* _Work to be completed_
In the entries below, filter for the word "label" and copy every matching line.

* _Data extracts_
---+---

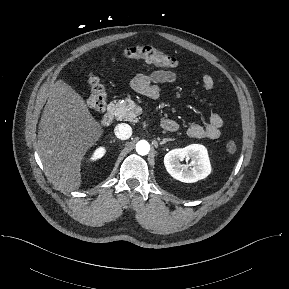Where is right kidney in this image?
Returning a JSON list of instances; mask_svg holds the SVG:
<instances>
[{
	"instance_id": "right-kidney-1",
	"label": "right kidney",
	"mask_w": 289,
	"mask_h": 289,
	"mask_svg": "<svg viewBox=\"0 0 289 289\" xmlns=\"http://www.w3.org/2000/svg\"><path fill=\"white\" fill-rule=\"evenodd\" d=\"M106 150L104 147H99L95 150L92 157L90 158L91 161H96L97 159H100L104 156Z\"/></svg>"
}]
</instances>
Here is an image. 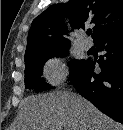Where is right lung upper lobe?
Masks as SVG:
<instances>
[{"label": "right lung upper lobe", "mask_w": 123, "mask_h": 130, "mask_svg": "<svg viewBox=\"0 0 123 130\" xmlns=\"http://www.w3.org/2000/svg\"><path fill=\"white\" fill-rule=\"evenodd\" d=\"M65 16L71 18L74 29L94 24L93 39L123 25V0H69L54 4L36 17L31 25L25 58L70 47Z\"/></svg>", "instance_id": "1"}]
</instances>
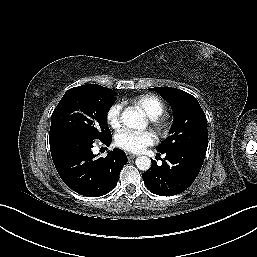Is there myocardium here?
Returning a JSON list of instances; mask_svg holds the SVG:
<instances>
[{
  "instance_id": "obj_1",
  "label": "myocardium",
  "mask_w": 257,
  "mask_h": 257,
  "mask_svg": "<svg viewBox=\"0 0 257 257\" xmlns=\"http://www.w3.org/2000/svg\"><path fill=\"white\" fill-rule=\"evenodd\" d=\"M153 125L158 129L159 131H165L169 127V120L168 117L165 114H161L158 117L151 119Z\"/></svg>"
}]
</instances>
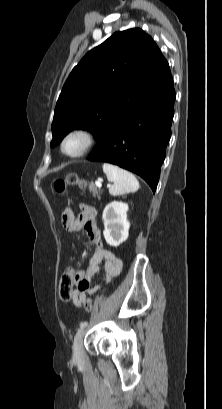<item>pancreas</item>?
<instances>
[{
	"label": "pancreas",
	"instance_id": "1",
	"mask_svg": "<svg viewBox=\"0 0 222 409\" xmlns=\"http://www.w3.org/2000/svg\"><path fill=\"white\" fill-rule=\"evenodd\" d=\"M89 191L93 194V196L97 195L100 199V191L97 190L93 182L89 184Z\"/></svg>",
	"mask_w": 222,
	"mask_h": 409
}]
</instances>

---+---

* _Exercise result_
	"label": "right kidney",
[{"label": "right lung upper lobe", "mask_w": 123, "mask_h": 130, "mask_svg": "<svg viewBox=\"0 0 123 130\" xmlns=\"http://www.w3.org/2000/svg\"><path fill=\"white\" fill-rule=\"evenodd\" d=\"M65 16L71 18L74 29L94 24L93 39L123 25V0H69L54 4L36 17L31 25L25 58L70 47Z\"/></svg>", "instance_id": "1"}]
  "label": "myocardium",
	"label": "pancreas",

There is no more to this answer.